Banjir Rendam OKU Timur, Herman Deru Turun Langsung Serahkan Bantuan

Foto : Gubernur Sumatera Selatan H. Herman Deru menyerahkan bantuan sembako kepada warga terdampak banjir saat meninjau Desa Raman Jaya, Kecamatan Belitang II, Kabupaten OKU Timur, Jumat (9/1/2025).

OKU TIMUR, TRIKPOS.com— Pemerintah Provinsi Sumatera Selatan memastikan penanganan banjir di Kabupaten OKU Timur dilakukan secara cepat dan terkoordinasi. Gubernur Sumsel H. Herman Deru turun langsung ke lokasi banjir di Desa Raman Jaya, Kecamatan Belitang II, untuk memastikan keselamatan warga sekaligus menyiapkan langkah pemulihan pascabencana.

Kunjungan tersebut dilakukan Herman Deru bersama Anggota DPD RI dr. Hj. Ratu Tenny Leriva HD dan Bupati OKU Timur H. Lanosin, Jumat (9/1/2025).
Di lokasi, Gubernur menyerahkan bantuan paket sembako kepada warga terdampak banjir sebagai bentuk kehadiran pemerintah di tengah masyarakat yang sedang menghadapi musibah.

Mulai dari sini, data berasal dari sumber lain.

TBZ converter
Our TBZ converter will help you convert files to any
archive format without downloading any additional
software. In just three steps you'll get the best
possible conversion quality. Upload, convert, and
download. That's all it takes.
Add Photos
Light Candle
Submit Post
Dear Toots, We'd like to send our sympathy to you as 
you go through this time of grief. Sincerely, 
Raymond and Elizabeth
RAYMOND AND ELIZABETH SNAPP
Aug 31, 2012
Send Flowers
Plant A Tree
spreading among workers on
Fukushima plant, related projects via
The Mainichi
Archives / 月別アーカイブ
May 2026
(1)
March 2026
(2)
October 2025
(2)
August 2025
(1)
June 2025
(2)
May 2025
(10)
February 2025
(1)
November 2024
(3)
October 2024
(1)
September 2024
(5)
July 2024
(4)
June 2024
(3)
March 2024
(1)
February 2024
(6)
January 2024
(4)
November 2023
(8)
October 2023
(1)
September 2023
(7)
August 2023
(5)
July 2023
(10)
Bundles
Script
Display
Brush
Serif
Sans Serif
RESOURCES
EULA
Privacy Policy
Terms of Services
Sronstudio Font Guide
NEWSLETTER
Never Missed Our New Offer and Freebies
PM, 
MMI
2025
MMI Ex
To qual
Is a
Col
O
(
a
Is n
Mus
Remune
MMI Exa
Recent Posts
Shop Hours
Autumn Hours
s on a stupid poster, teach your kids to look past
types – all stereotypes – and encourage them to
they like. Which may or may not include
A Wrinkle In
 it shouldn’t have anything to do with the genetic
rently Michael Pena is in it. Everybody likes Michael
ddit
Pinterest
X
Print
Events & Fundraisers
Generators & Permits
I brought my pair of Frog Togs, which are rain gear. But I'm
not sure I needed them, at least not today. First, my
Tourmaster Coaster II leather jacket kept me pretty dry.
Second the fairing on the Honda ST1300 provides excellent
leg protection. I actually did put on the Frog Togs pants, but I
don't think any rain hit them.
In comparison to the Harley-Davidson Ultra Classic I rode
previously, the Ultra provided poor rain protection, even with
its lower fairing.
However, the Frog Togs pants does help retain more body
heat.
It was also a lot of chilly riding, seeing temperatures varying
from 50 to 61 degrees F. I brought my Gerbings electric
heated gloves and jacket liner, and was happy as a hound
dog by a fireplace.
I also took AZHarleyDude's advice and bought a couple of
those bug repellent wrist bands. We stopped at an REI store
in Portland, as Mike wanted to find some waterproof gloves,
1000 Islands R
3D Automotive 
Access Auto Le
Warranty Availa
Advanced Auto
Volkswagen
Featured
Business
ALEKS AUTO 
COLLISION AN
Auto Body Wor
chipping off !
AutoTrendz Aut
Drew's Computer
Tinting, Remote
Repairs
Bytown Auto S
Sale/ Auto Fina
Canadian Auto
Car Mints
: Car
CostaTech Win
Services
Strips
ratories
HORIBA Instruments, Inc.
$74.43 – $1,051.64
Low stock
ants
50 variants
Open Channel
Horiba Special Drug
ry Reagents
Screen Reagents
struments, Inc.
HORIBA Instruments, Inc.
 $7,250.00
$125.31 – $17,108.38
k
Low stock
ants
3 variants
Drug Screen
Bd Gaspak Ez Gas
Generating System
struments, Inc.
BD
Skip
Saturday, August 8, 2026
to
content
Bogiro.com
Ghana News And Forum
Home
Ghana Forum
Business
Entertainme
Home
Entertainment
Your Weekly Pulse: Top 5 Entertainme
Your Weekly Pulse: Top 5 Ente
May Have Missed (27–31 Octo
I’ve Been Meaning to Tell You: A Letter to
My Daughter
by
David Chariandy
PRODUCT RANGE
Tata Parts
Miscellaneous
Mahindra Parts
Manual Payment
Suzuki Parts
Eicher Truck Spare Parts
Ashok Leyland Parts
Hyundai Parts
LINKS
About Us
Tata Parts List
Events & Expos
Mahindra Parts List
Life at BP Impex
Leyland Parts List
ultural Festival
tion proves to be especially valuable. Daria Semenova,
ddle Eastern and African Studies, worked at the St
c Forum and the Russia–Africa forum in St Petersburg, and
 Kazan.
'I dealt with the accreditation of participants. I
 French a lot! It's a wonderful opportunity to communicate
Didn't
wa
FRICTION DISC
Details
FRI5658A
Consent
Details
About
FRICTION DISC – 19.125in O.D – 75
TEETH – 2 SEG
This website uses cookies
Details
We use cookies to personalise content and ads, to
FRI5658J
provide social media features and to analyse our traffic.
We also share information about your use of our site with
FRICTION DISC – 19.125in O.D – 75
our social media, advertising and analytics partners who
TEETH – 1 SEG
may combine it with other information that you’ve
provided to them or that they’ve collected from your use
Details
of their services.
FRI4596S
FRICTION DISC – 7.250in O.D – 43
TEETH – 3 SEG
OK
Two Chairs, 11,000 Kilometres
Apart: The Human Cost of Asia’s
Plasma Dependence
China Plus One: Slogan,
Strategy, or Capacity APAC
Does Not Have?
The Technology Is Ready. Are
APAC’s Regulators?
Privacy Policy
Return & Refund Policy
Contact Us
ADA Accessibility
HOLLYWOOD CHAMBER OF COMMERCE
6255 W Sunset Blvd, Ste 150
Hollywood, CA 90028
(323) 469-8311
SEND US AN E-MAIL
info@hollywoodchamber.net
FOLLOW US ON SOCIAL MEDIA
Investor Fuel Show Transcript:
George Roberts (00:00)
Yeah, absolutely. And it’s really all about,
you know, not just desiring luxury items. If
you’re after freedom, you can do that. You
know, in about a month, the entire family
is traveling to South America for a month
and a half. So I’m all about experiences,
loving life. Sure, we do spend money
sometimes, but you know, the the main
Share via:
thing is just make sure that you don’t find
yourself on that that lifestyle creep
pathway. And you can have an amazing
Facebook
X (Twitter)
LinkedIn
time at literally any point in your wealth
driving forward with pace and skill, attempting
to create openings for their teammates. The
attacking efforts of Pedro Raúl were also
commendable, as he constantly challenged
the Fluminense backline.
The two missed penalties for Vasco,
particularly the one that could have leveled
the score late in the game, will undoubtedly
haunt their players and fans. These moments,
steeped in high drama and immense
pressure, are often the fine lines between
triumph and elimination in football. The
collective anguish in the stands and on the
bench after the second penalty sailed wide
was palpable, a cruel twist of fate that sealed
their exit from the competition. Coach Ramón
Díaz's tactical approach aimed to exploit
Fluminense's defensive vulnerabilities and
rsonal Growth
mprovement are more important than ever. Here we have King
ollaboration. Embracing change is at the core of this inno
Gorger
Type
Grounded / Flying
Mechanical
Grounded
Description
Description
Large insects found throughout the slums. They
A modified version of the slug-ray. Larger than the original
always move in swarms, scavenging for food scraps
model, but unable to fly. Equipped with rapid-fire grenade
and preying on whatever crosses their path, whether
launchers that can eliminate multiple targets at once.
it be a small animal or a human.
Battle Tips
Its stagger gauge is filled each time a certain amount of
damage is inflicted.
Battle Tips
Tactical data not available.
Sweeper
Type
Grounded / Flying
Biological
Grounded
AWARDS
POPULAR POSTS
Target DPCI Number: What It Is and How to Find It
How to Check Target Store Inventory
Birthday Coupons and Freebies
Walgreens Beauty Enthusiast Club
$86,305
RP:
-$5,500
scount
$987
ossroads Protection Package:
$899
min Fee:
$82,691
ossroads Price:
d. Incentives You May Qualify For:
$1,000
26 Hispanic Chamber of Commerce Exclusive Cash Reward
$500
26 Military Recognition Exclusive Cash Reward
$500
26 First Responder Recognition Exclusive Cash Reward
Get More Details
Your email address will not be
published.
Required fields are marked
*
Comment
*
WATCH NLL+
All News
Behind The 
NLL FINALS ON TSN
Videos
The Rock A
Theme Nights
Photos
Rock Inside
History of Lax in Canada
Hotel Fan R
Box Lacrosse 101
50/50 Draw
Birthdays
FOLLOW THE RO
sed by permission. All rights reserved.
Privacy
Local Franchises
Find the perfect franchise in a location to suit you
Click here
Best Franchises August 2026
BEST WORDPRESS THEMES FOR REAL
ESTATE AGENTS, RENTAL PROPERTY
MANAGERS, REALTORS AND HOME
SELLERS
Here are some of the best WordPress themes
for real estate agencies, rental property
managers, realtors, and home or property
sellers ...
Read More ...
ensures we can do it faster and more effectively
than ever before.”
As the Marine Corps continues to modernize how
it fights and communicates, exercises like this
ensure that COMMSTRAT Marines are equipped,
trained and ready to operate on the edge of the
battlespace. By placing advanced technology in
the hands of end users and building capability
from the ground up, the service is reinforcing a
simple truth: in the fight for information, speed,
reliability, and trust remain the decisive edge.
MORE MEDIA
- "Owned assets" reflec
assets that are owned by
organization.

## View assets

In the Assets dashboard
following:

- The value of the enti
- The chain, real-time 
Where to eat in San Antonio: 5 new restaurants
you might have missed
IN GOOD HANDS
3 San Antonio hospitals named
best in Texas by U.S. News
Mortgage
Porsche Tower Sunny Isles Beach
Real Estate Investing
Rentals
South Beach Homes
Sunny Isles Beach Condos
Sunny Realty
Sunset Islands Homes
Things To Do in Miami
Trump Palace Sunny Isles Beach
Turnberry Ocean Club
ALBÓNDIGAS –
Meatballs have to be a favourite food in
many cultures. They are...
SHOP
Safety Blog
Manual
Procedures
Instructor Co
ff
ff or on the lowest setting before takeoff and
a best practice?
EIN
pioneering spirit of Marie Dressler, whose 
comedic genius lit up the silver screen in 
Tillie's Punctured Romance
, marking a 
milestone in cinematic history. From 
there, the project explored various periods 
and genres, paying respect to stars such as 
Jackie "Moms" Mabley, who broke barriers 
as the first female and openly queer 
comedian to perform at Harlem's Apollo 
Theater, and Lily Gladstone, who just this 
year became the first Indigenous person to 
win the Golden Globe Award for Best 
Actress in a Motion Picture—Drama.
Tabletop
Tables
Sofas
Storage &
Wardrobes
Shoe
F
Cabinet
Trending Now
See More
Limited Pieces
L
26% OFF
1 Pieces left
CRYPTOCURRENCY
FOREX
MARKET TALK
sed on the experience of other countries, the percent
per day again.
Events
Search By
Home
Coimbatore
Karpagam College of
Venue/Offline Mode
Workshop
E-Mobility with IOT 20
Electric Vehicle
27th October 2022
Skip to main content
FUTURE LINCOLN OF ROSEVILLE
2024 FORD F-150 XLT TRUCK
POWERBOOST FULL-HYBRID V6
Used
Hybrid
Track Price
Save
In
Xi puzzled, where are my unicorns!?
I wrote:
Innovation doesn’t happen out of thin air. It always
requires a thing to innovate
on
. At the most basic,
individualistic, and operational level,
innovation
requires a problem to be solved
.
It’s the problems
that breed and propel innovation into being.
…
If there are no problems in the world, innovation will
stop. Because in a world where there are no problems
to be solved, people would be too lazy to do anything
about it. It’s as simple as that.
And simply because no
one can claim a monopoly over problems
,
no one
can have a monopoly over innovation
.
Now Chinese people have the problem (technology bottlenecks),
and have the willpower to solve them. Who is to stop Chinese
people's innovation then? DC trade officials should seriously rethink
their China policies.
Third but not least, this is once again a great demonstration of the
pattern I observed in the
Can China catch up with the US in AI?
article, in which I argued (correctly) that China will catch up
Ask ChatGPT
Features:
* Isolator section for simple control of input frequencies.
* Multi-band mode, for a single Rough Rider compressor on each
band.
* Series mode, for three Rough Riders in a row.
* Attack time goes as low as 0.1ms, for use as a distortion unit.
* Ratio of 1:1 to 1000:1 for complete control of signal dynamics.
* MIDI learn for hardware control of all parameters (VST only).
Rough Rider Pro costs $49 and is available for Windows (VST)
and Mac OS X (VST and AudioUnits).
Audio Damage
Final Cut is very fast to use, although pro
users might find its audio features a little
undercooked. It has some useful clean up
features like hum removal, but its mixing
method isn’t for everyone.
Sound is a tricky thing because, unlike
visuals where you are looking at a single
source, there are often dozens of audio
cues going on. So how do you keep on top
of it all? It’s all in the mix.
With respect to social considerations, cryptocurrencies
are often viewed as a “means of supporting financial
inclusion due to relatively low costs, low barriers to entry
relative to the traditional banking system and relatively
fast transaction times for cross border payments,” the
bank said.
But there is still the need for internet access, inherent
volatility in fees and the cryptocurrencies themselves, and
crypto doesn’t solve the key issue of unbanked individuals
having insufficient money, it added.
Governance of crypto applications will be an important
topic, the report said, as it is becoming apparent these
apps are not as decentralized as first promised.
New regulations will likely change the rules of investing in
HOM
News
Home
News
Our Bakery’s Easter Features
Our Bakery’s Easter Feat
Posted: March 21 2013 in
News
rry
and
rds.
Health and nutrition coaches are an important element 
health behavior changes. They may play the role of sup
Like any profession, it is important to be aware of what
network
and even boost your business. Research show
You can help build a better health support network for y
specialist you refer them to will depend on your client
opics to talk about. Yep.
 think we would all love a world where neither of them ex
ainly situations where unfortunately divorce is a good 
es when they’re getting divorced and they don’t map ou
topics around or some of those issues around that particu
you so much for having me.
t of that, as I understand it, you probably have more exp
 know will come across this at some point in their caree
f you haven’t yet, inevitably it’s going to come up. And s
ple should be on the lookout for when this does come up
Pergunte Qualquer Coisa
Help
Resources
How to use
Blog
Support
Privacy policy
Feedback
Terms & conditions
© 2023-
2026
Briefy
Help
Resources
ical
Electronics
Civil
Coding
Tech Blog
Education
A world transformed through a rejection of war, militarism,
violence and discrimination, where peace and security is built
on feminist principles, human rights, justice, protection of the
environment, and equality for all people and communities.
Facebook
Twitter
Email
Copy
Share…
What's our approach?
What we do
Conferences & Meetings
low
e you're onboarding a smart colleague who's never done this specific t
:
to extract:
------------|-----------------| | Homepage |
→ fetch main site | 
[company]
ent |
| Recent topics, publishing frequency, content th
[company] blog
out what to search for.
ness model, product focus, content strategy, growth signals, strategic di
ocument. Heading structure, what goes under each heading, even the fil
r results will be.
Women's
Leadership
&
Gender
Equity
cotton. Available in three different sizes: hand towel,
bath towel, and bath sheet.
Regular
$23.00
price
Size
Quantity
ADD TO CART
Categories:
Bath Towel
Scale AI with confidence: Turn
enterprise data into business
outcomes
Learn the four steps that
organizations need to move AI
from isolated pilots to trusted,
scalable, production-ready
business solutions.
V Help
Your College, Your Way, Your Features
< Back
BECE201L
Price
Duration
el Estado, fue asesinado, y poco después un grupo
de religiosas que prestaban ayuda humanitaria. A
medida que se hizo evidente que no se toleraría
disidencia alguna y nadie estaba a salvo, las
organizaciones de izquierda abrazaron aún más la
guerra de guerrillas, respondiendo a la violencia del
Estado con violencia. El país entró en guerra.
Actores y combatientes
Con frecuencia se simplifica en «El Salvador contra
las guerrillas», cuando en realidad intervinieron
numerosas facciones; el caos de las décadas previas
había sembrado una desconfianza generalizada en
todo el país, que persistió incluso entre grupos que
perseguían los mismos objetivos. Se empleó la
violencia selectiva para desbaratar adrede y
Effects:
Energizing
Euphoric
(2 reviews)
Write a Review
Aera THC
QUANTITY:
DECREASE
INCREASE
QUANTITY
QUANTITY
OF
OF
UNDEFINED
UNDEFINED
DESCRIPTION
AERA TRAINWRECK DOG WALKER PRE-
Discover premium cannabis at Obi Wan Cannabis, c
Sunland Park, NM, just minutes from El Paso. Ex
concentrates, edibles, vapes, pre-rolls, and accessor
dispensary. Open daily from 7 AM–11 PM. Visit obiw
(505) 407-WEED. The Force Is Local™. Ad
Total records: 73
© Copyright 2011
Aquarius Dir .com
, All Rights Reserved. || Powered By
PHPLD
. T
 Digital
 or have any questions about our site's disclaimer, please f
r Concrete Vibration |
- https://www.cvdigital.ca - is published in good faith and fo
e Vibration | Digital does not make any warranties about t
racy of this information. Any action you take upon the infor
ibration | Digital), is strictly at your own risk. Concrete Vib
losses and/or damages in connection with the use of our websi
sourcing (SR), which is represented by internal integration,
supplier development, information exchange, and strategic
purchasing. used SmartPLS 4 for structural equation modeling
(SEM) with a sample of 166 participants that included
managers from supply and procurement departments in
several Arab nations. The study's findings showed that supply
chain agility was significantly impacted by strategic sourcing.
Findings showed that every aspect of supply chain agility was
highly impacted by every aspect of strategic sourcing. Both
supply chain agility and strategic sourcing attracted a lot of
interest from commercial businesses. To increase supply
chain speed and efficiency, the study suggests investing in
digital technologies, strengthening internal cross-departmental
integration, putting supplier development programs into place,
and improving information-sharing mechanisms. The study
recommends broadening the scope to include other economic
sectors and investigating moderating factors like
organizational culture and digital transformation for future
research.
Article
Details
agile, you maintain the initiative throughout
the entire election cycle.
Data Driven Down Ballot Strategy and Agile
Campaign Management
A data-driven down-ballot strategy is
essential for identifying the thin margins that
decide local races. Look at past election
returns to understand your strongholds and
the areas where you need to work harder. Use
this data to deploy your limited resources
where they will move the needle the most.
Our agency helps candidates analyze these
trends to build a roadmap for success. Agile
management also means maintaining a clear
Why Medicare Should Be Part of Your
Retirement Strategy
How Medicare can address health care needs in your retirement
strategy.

Herman Deru menegaskan bahwa dalam setiap penanganan bencana, keselamatan jiwa menjadi prioritas utama. “Yang terpenting adalah tidak ada korban jiwa. Dari laporan yang kami terima, warga dalam kondisi aman dan terus dipantau,” ujar Herman Deru.

Selain menyalurkan bantuan, Gubernur juga meninjau kondisi infrastruktur serta meminta seluruh unsur pemerintah daerah hingga tingkat desa untuk tetap siaga menghadapi potensi kenaikan debit air akibat curah hujan yang masih tinggi.

Ia menekankan pentingnya koordinasi lintas sektor agar penanganan bencana berjalan efektif dan responsif.
“Kepala desa, camat, dan seluruh pihak terkait harus terus berkoordinasi dan siaga penuh,” tegasnya.

Tak hanya fokus pada penanganan darurat, Herman Deru juga memastikan Pemprov Sumsel menyiapkan langkah pemulihan, khususnya di sektor pertanian yang terdampak cukup signifikan.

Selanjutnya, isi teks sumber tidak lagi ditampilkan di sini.